Instructions to follow: When a line below contains the string "Casas", show that line.

[[ Records provided open ]]

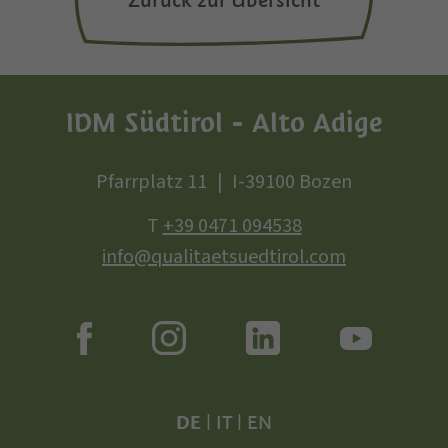
Zurück zur Übersicht
IDM Südtirol - Alto Adige
Pfarrplatz 11
I-39100 Bozen
T
+39 0471 094538
info@qualitaetsuedtirol.com
DE
|
IT
|
EN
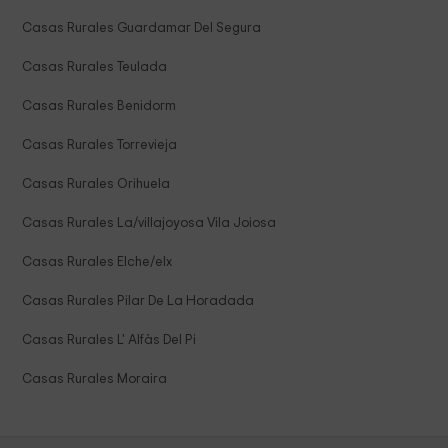
Casas Rurales Guardamar Del Segura
Casas Rurales Teulada
Casas Rurales Benidorm
Casas Rurales Torrevieja
Casas Rurales Orihuela
Casas Rurales La/villajoyosa Vila Joiosa
Casas Rurales Elche/elx
Casas Rurales Pilar De La Horadada
Casas Rurales L' Alfàs Del Pi
Casas Rurales Moraira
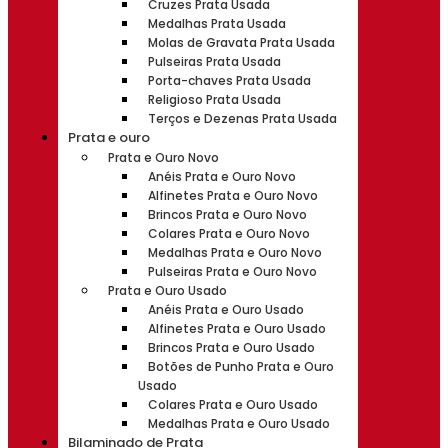
Cruzes Prata Usada
Medalhas Prata Usada
Molas de Gravata Prata Usada
Pulseiras Prata Usada
Porta-chaves Prata Usada
Religioso Prata Usada
Terços e Dezenas Prata Usada
Prata e ouro
Prata e Ouro Novo
Anéis Prata e Ouro Novo
Alfinetes Prata e Ouro Novo
Brincos Prata e Ouro Novo
Colares Prata e Ouro Novo
Medalhas Prata e Ouro Novo
Pulseiras Prata e Ouro Novo
Prata e Ouro Usado
Anéis Prata e Ouro Usado
Alfinetes Prata e Ouro Usado
Brincos Prata e Ouro Usado
Botões de Punho Prata e Ouro
Usado
Colares Prata e Ouro Usado
Medalhas Prata e Ouro Usado
Bilaminado de Prata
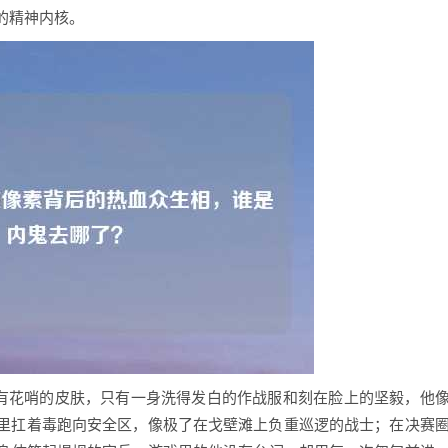
的精神内核。
没有花哨的皮肤，只有一身洗得发白的作战服和刻在脸上的坚毅，他
里扛着毒跑向安全区，像极了在戈壁滩上负重巡逻的战士；在决赛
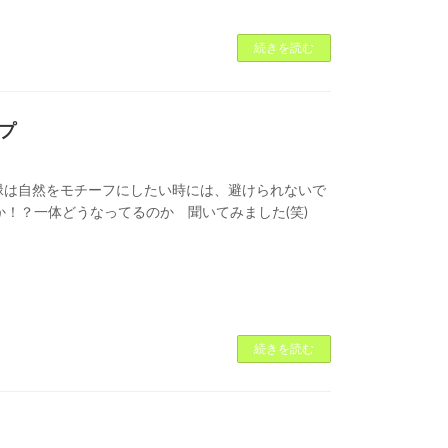
続きを読む
プ
。 緑は自然をモチーフにしたい時には、避けられないで
か！？一体どうなってるのか 聞いてみました(笑)
続きを読む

[[ Records provided closed ]]

Response area:
Casas Rurales Guardamar Del Segura
Casas Rurales Teulada
Casas Rurales Benidorm
Casas Rurales Torrevieja
Casas Rurales Orihuela
Casas Rurales La/villajoyosa Vila Joiosa
Casas Rurales Elche/elx
Casas Rurales Pilar De La Horadada
Casas Rurales L' Alfàs Del Pi
Casas Rurales Moraira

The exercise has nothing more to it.